In what ways did his sufferings considerably shape his piety? Bunyan’s piety was shaped by at least four circumstances;

  1. By his own inner tortured soul to know with certainty he was a secured believer,
  2. By the times of religious and political persecution in which he lived,
  3. By the times he spend in the Bedford “gaol,”
  4. By the times he was separated from his family, especially in the formative years of the lives of his young children.

All of these with other external issues of his time served to create an internal character that drove him to an ultimate dependence on his God, hence our title.

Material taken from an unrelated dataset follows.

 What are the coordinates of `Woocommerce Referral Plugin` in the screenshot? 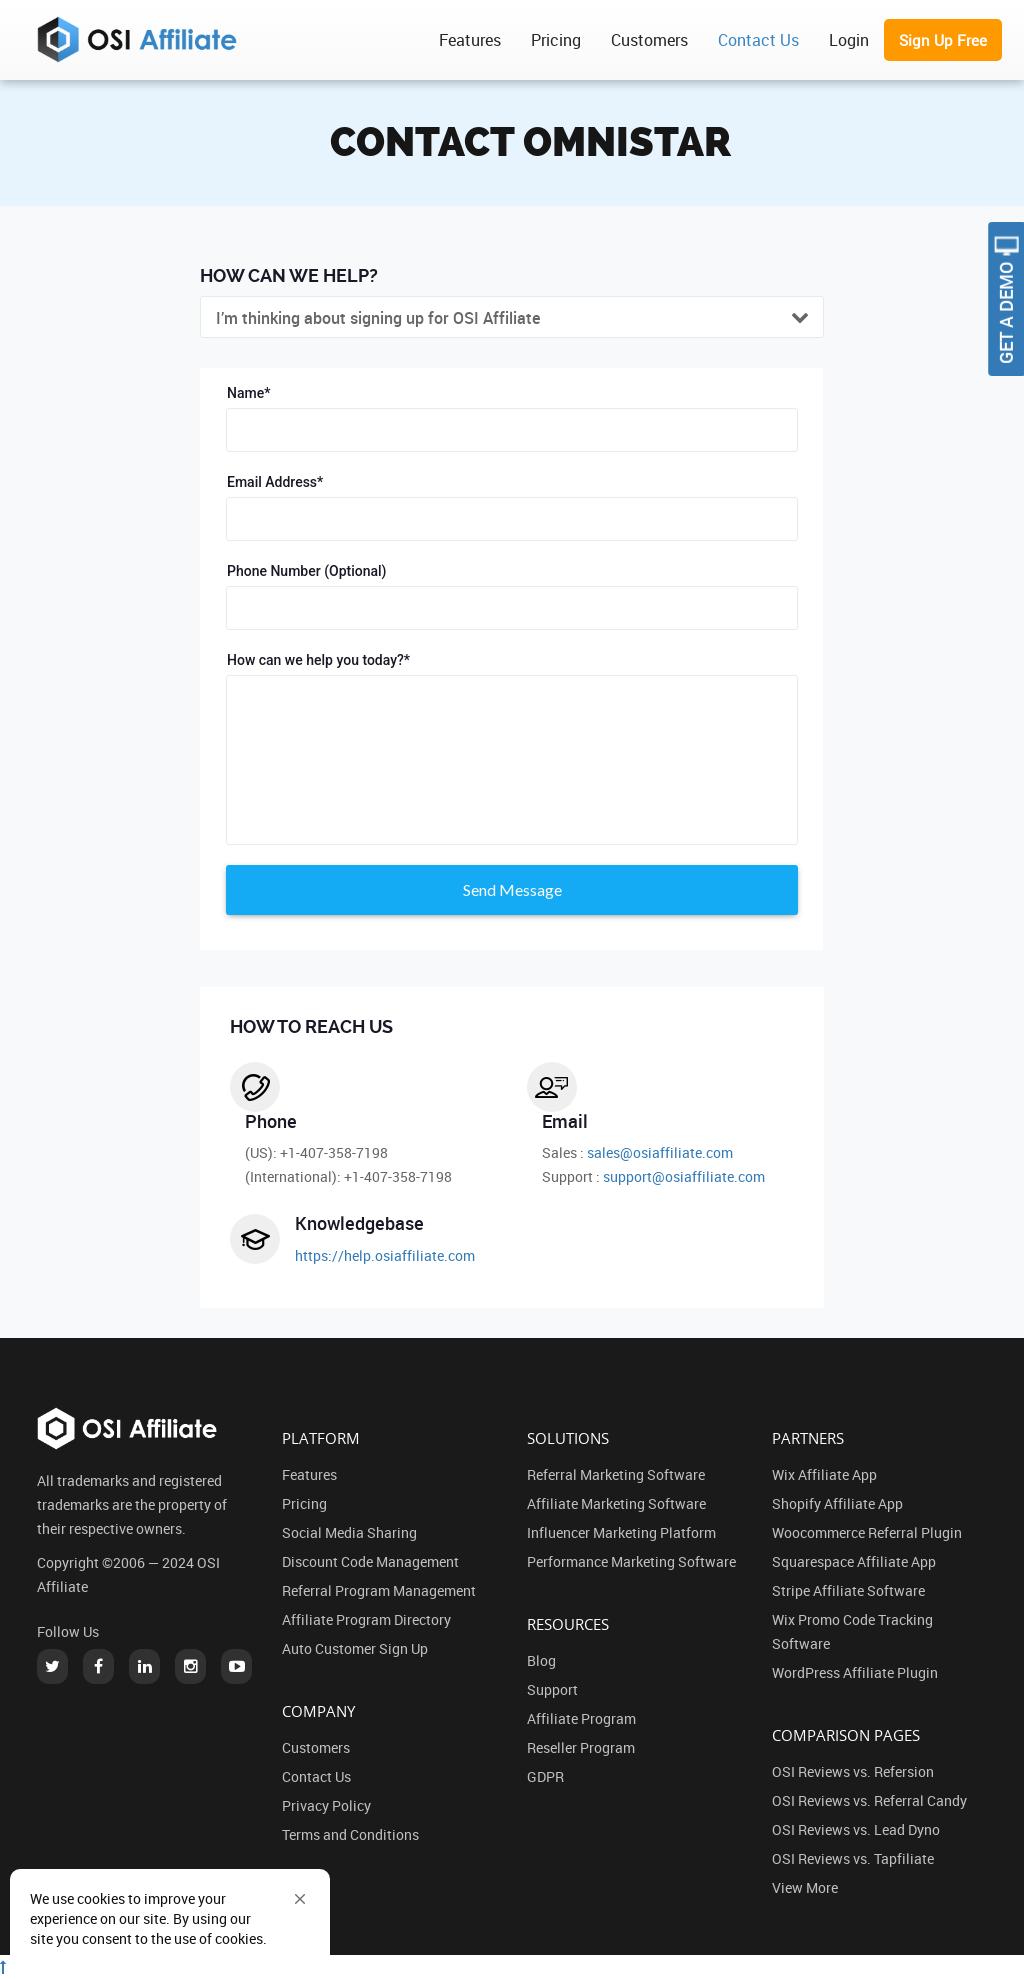 It's located at (867, 1532).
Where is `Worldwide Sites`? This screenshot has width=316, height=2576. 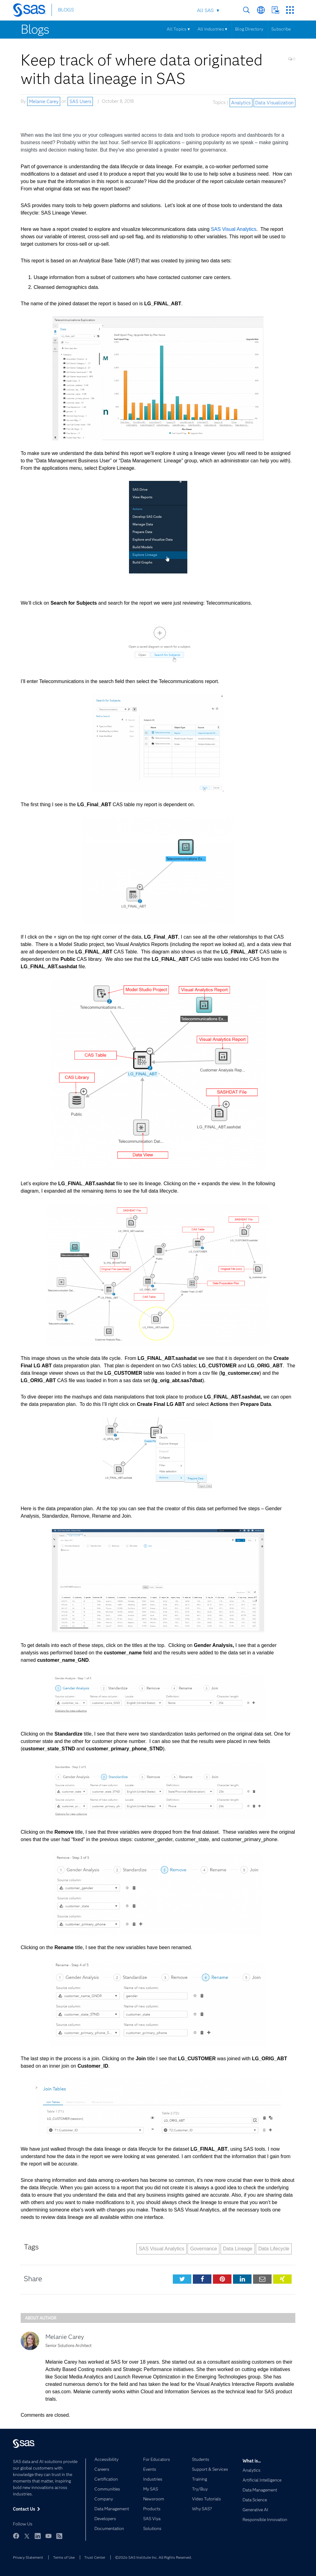 Worldwide Sites is located at coordinates (261, 10).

Also, what lessons can we learn from Bunyan’s sufferings?

  1. Perseverance,
  2. Faithfulness under distress,
  3. Trust and focus in Christ,
  4. Love for God’s Word,
  5. Prayerfulness,
  6. Making good out of the circumstances where we find ourselves
  1. What projects are you currently working on?

Other Projects: I presently have three projects:

First I have a similar volume coming out on Dr. John Gill that is supposed to be released either late this year or sometime in 2013.

Secondly, I am co-editor with Dr. Richard Wells of Union University, on a volume of Aristotelian Rhetoric for Homiletics. Several well-known Southern Baptist preachers and homiliticians have signed on to do chapters in this work. We hope to have it done by the end of the summer 2012.

Thirdly, I am the General Editor of a festschrift that will be dedicated to a pioneer Southern Baptist Educator. Hopefully it can come together for publication by the end of the calendar year 2012 also.

Dr. Phil Newton, my co-editor and pastor, is working on his PhD at the Southeastern Baptist Theological Seminary. He will be approaching the dissertation stage in the next year or so as he finishes his coursework there.